Saved entries:
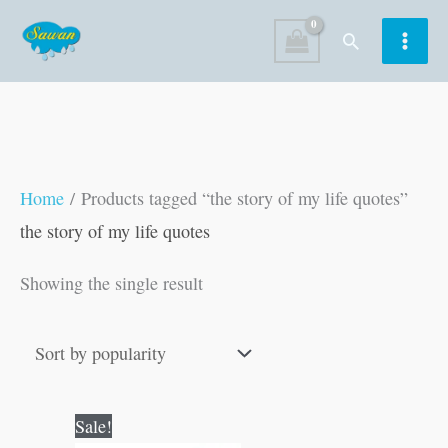
Skip
Search
to
content
Home
/ Products tagged “the story of my life quotes”
the story of my life quotes
Showing the single result
Original
Current
Sale!
price
price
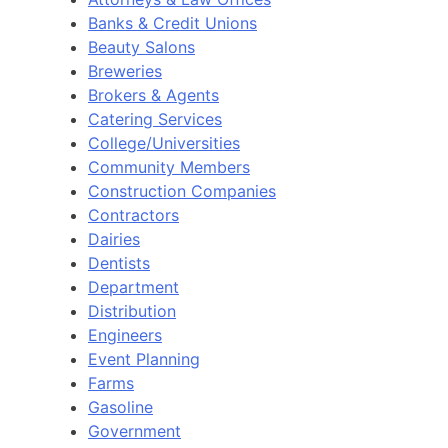
Banks & Credit Unions
Beauty Salons
Breweries
Brokers & Agents
Catering Services
College/Universities
Community Members
Construction Companies
Contractors
Dairies
Dentists
Department
Distribution
Engineers
Event Planning
Farms
Gasoline
Government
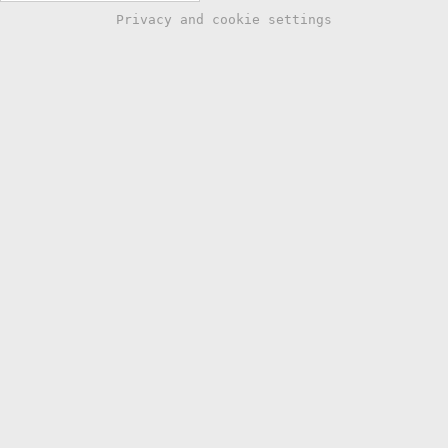
Privacy and cookie settings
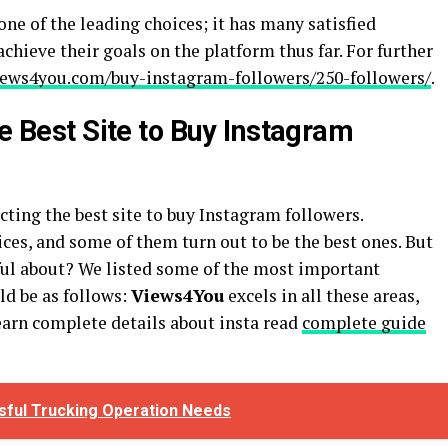
ne of the leading choices; it has many satisfied
chieve their goals on the platform thus far. For further
views4you.com/buy-instagram-followers/250-followers/
.
he Best Site to Buy Instagram
cting the best site to buy Instagram followers.
ices, and some of them turn out to be the best ones. But
ful about? We listed some of the most important
ld be as follows:
Views4You
excels in all these areas,
learn complete details about insta read
complete guide
ful Trucking Operation Needs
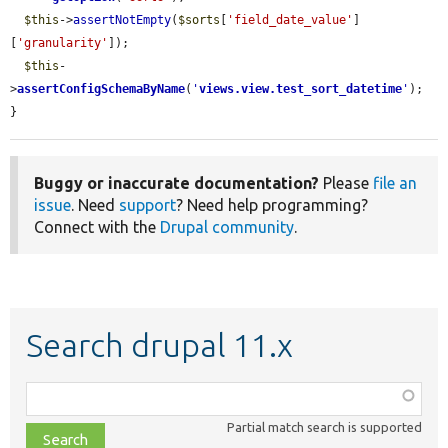
$this
->
assertNotEmpty
(
$sorts
[
'field_date_value'
]
[
'granularity'
]);

$this
-
>
assertConfigSchemaByName
(
'
views.view.test_sort_datetime
'
);

}
Buggy or inaccurate documentation?
Please
file an
issue
. Need
support
? Need help programming?
Connect with the
Drupal community
.
Search drupal 11.x
Function,
class,
Partial match search is supported
file,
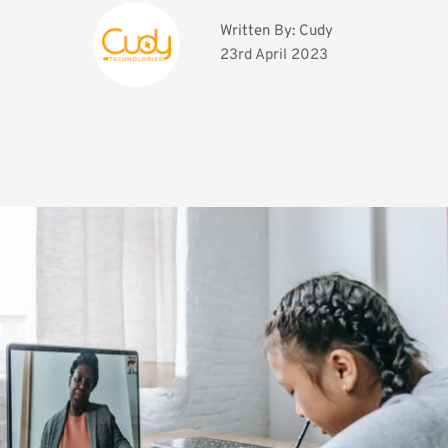
Written By: 
Cudy
23rd April 2023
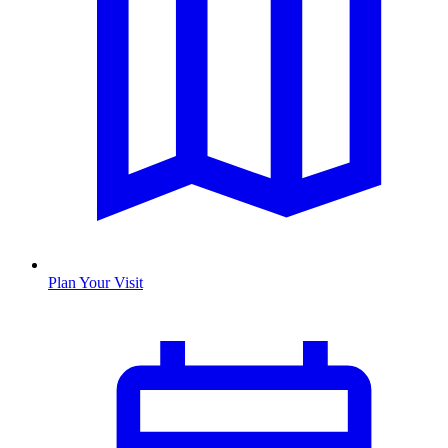
Plan Your Visit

• [Exercise directions]
Return all the data exactly, and keep the pictures out.

• [Exercise solution]
Skip
Search
to
content
Home
/ Products tagged “the story of my life quotes”
the story of my life quotes
Showing the single result
Original
Current
Sale!
price
price
Banks & Credit Unions
Beauty Salons
Breweries
Brokers & Agents
Catering Services
College/Universities
Community Members
Construction Companies
Contractors
Dairies
Dentists
Department
Distribution
Engineers
Event Planning
Farms
Gasoline
Government
Privacy and cookie settings
ne of the leading choices; it has many satisfied
chieve their goals on the platform thus far. For further
views4you.com/buy-instagram-followers/250-followers/
.
he Best Site to Buy Instagram
cting the best site to buy Instagram followers.
ices, and some of them turn out to be the best ones. But
ful about? We listed some of the most important
ld be as follows:
Views4You
excels in all these areas,
learn complete details about insta read
complete guide
ful Trucking Operation Needs
$this
->
assertNotEmpty
(
$sorts
[
'field_date_value'
]
[
'granularity'
]);

$this
-
>
assertConfigSchemaByName
(
'
views.view.test_sort_datetime
'
);

}
Buggy or inaccurate documentation?
Please
file an
issue
. Need
support
? Need help programming?
Connect with the
Drupal community
.
Search drupal 11.x
Function,
class,
Partial match search is supported
file,
Written By: 
Cudy
23rd April 2023
Plan Your Visit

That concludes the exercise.